Should I use the imputed values in the HILDA Survey data?

Some variables in the HILDA Survey data are imputed when complete responses are not available from respondents. For example, many income variables contain imputed values. The HILDA Survey team provides users with information about which values are imputed. For example, for “household financial year disposable total income” (_hifditp/_hifditn) there is an imputation flag, _hifditf. Across the first 16 waves of the HILDA Survey, about 25% of the values for this variable at the household level are imputed. This variable is the sum of many income components and it only takes one missing value at the lower level for this overall total to be missing.

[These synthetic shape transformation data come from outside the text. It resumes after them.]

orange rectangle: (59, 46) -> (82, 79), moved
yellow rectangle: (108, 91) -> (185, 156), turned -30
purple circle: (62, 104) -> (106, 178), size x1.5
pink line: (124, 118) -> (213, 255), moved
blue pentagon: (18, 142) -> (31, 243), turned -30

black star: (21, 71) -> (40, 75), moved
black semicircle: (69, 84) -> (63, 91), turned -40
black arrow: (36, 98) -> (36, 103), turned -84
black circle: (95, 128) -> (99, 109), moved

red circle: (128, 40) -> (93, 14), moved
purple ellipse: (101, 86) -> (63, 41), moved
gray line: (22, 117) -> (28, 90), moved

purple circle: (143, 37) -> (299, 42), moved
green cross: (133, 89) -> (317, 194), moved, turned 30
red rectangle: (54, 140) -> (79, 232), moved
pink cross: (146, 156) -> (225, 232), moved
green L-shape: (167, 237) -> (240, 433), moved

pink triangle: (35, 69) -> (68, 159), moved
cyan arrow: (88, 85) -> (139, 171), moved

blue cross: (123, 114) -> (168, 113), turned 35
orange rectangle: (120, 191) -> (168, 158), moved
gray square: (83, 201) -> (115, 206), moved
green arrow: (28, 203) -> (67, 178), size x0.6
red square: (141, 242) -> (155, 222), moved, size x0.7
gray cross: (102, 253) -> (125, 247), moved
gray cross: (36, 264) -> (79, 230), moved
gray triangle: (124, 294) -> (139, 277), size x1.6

A user might be tempted to throw these observations away as they do not contain actual responses from participants. Users might be worried that their analysis is affected by using these imputed values which are the product of some model that is being used by the HILDA Survey team.

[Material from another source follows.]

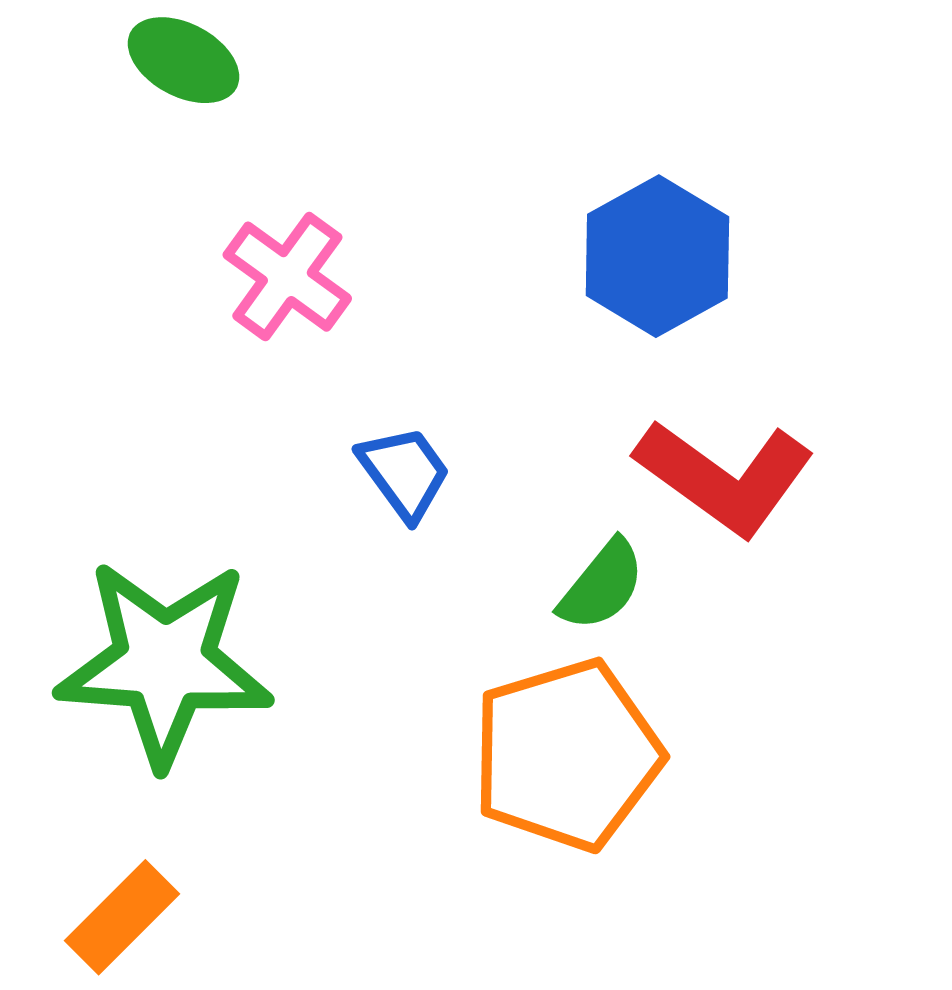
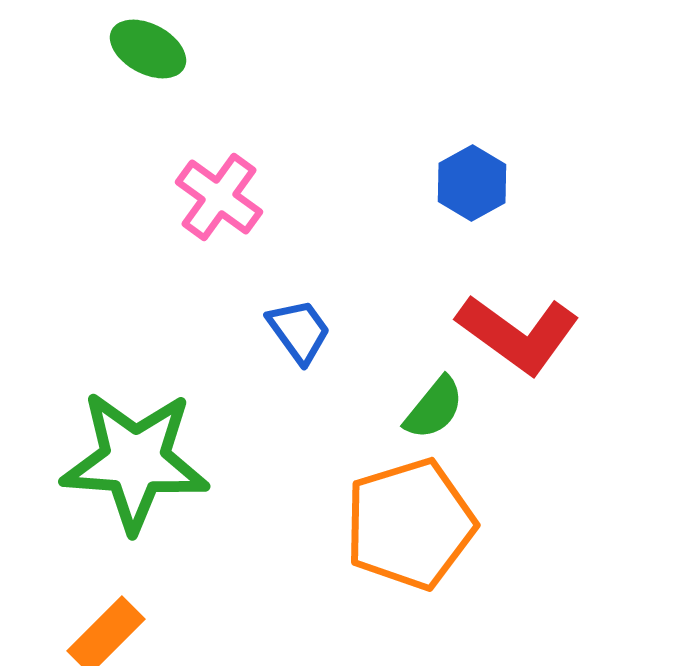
blue hexagon: (657, 256) -> (472, 183), size x0.7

First, users should know that most imputation is relatively innocuous. Often, respondents will have left one item blank in one year and it is pretty easy to work out from other years of the same respondents and from other respondents a good guess for this item.

Most importantly, however, is that throwing away imputed observations will create large amounts of bias in estimates relative to including the imputed values. While there may be some errors introduced by the imputation procedure, the errors introduced by excluding observations with imputed values will be much larger. This is due to “selection bias.” Observations for which values have been imputed are systematically different than those for which imputation has not been done. By excluding those observations, users risk introducing large amounts of selection bias into their estimates.

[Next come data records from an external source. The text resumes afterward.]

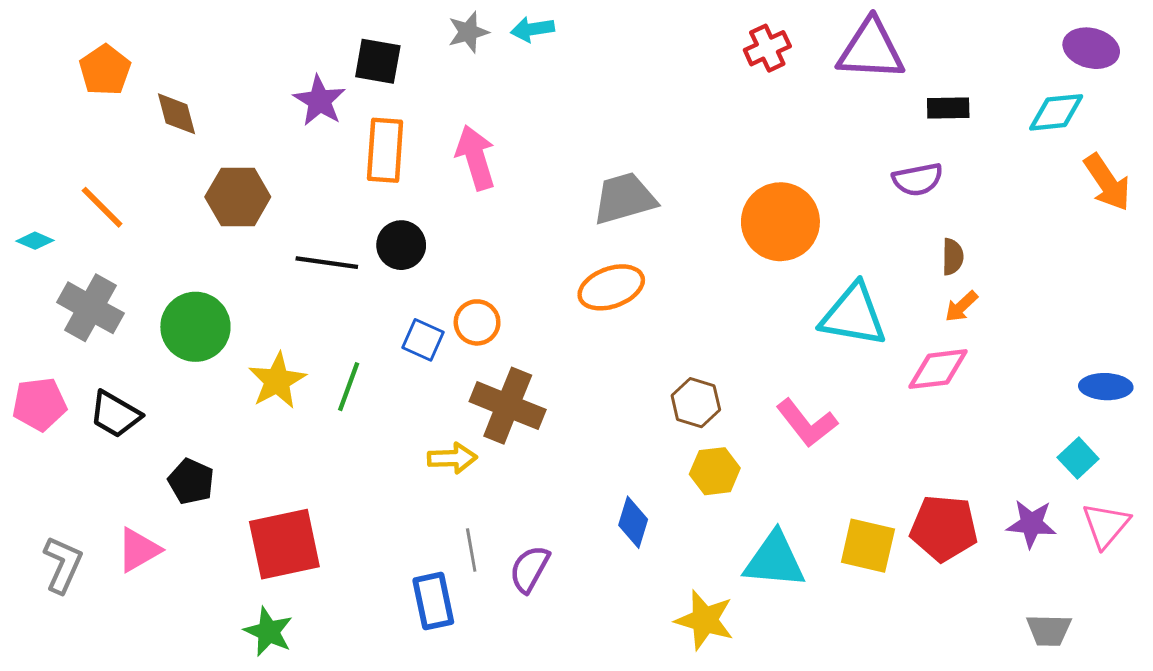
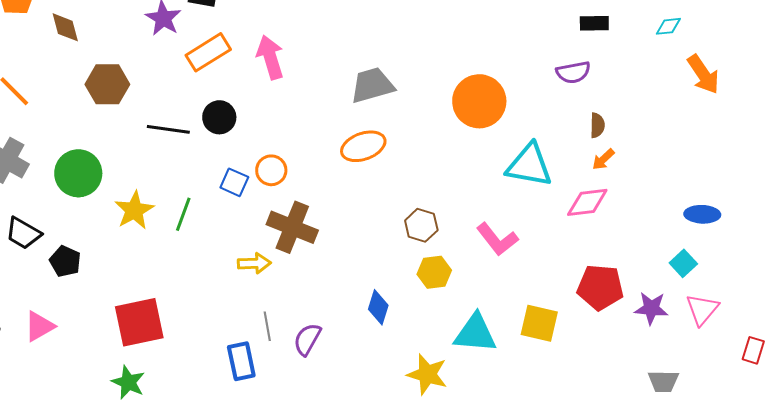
cyan diamond: (1056, 112) -> (668, 26), size x0.7
orange rectangle: (385, 150) -> (208, 52), turned 54
black pentagon: (191, 481) -> (65, 261), moved
red pentagon: (944, 528) -> (600, 287), moved

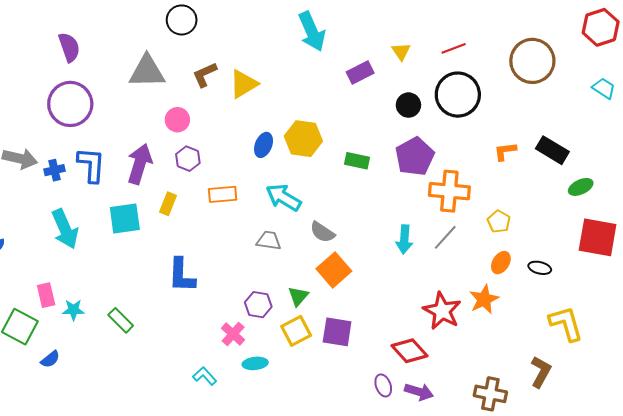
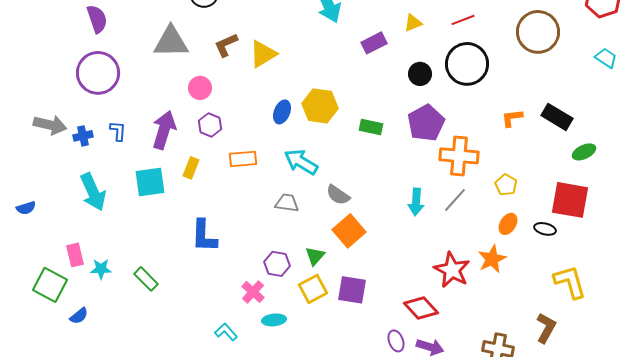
yellow triangle: (401, 51) -> (413, 23), turned 42
blue L-shape: (91, 165) -> (118, 131), size x0.6
red square: (598, 237) -> (570, 200), moved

There is widespread agreement in the empirical social science literature and in the statistics literature that it is far superior to include the observations with imputed values. It is also recommended to include the imputation indicator (dummy) variable as an explanatory variable in your regression. For example, if you are estimating a model with “household financial year disposable total income”, you should include the _hifditf indicator as an additional explanatory variable. This will help to “soak up” any errors that may have been introduced by the imputation process. (See Frick and Grabka (2007), “Item non-response and Imputation of Annual Labor Income in Panel Surveys from a Cross-National Perspective”. DIW Discussion Paper 736.)

This answer was provided by Prof Robert Breunig, Australian National University.